Arup Acharya Dr Arup Acharya is a Research Staff Member in the Internet Infrastructure and Computing Utilities group at IBM T.J. Watson Research Center and leads the Advanced Networking micropractice in On-Demand Innovation Services. His current work includes SIP-based services such as VoIP, Instant Messaging and Presence, and includes customer consulting engagements and providing subject matter expertise in corporate strategy teams. Presently, he is leading a IBM Research project on scalability and performance of SIP servers for large workloads. In addition, he also works on different topics in mobile/wireless networking such as mesh networks. He has published extensively in conferences/journals and has been awarded seven patents. Before joining IBM in 2000, he was with NEC C&C Research Laboratories, Princeton. He received a B.Tech degree in Computer Science from the Indian Institute of Technology, Kharagpur and a PhD in Computer Science from Rutgers University in 1995. Further information is available at http://www.research.ibm.com/people/a/arup/

Sachin Ganu Sachin Ganu is currently a Ph.D. candidate at WINLAB, Rutgers University working under the guidance of Dr. D. Raychaudhuri. His research interests include cross-layer architectures for wireless mesh networks focusing on MAC-routing interactions and location estimation in wireless networks. Currently, he is also involved in the design and development of a large scale indoor wireless testbed, ORBIT, to facilitate wireless experimentation. Prior to joining WINLAB, Sachin worked as a Systems Engineer with Lockheed Martin Global Telecommunications, Clarksburg, MD from Feb 2000 until Dec 2001 on radio resource management tools for ATM-based geosynchronous satellite systems. He worked as a Research Scientist at Avaya Research Labs, Basking Ridge, NJ during the summer of 2002 and as a Network Software Engineer with the Communications Technology Group at Intel Corporation, Hillsboro, OR during the summer of 2005. Sachin received the B.E degree in Electronics from Mumbai University, Mumbai, India in 1998, and his M.S degree in Electrical Engineering from Virginia Tech, Blacksburg, VA, in 1999.

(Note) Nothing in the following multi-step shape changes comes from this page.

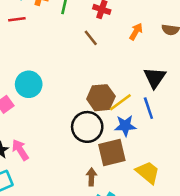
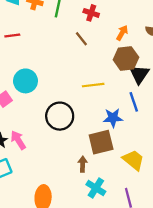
red line: (17, 19) -> (12, 35), moved
brown hexagon: (101, 98) -> (126, 58), moved
yellow line: (120, 102) -> (93, 85), moved, turned 30
black circle: (87, 127) -> (60, 116), moved

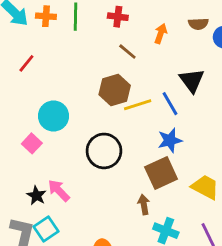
red line: (12, 35) -> (26, 63), turned -32
brown line: (81, 39) -> (127, 52), moved
brown hexagon: (126, 58) -> (115, 90), moved
blue line: (134, 102) -> (170, 104), moved

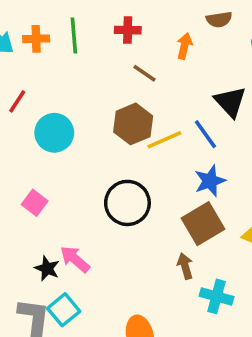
brown semicircle: (198, 24) -> (219, 20), moved
cyan circle: (54, 116) -> (54, 133), moved

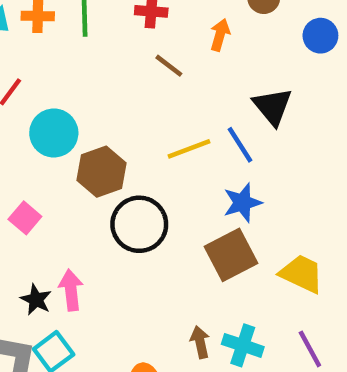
brown hexagon: (133, 124) -> (102, 172), moved
pink arrow: (75, 259) -> (71, 290), turned 40
brown arrow: (185, 266) -> (200, 342), moved

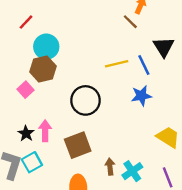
brown line: (169, 66) -> (130, 22), moved
brown hexagon: (102, 172) -> (43, 69), moved
brown square: (231, 255) -> (78, 145), moved
cyan cross: (243, 345) -> (132, 171), turned 30

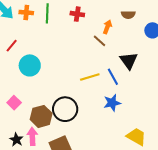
brown hexagon: (43, 69) -> (41, 116), moved

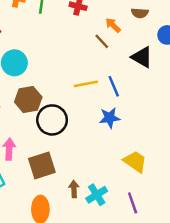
orange arrow: (107, 27) -> (113, 25), turned -72
black triangle: (129, 61) -> (142, 57), moved, turned -30
brown hexagon: (41, 116) -> (28, 99), moved

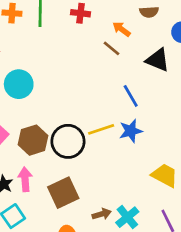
yellow line: (86, 84) -> (101, 129), moved
brown hexagon: (28, 99) -> (33, 140), moved
brown arrow: (74, 189) -> (102, 214), turned 84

Archan Misra Archan Misra is a Research Staff Member at the IBM TJ Watson Research Center, Hawthorne, NY, where he works on infrastructural components for pervasive networking and middleware for presence-based, context-aware computing. His current research projects include middleware for SIP-based “rich presence” in converged networks, high-performance wireless mesh networks and sensor data management techniques for healthcare and remote monitoring scenarios. Archan received his Ph.D. in Electrical and Computer Engineering from the University of Maryland at College Park in May, 2000, and his B.Tech in Electronics and Communication Engineering from IIT Kharagpur, India in July 1993. Prior to joining IBM in 2001, Archan worked at Telcordia Technologies on architectures for QoS in the Internet and adaptive IP-based mobility management algorithms. He has published extensively in the areas of wireless networking and pervasive computing and is a co-author on papers that received the Best Paper awards in ACM WOWMOM 2002 and IEEE MILCOM 2001. He is presently on the editorial board of the IEEE Wireless Communications Magazine, and currently chairs the IEEE Computer Society’s Technical Committee on Computer Communications (TCCC).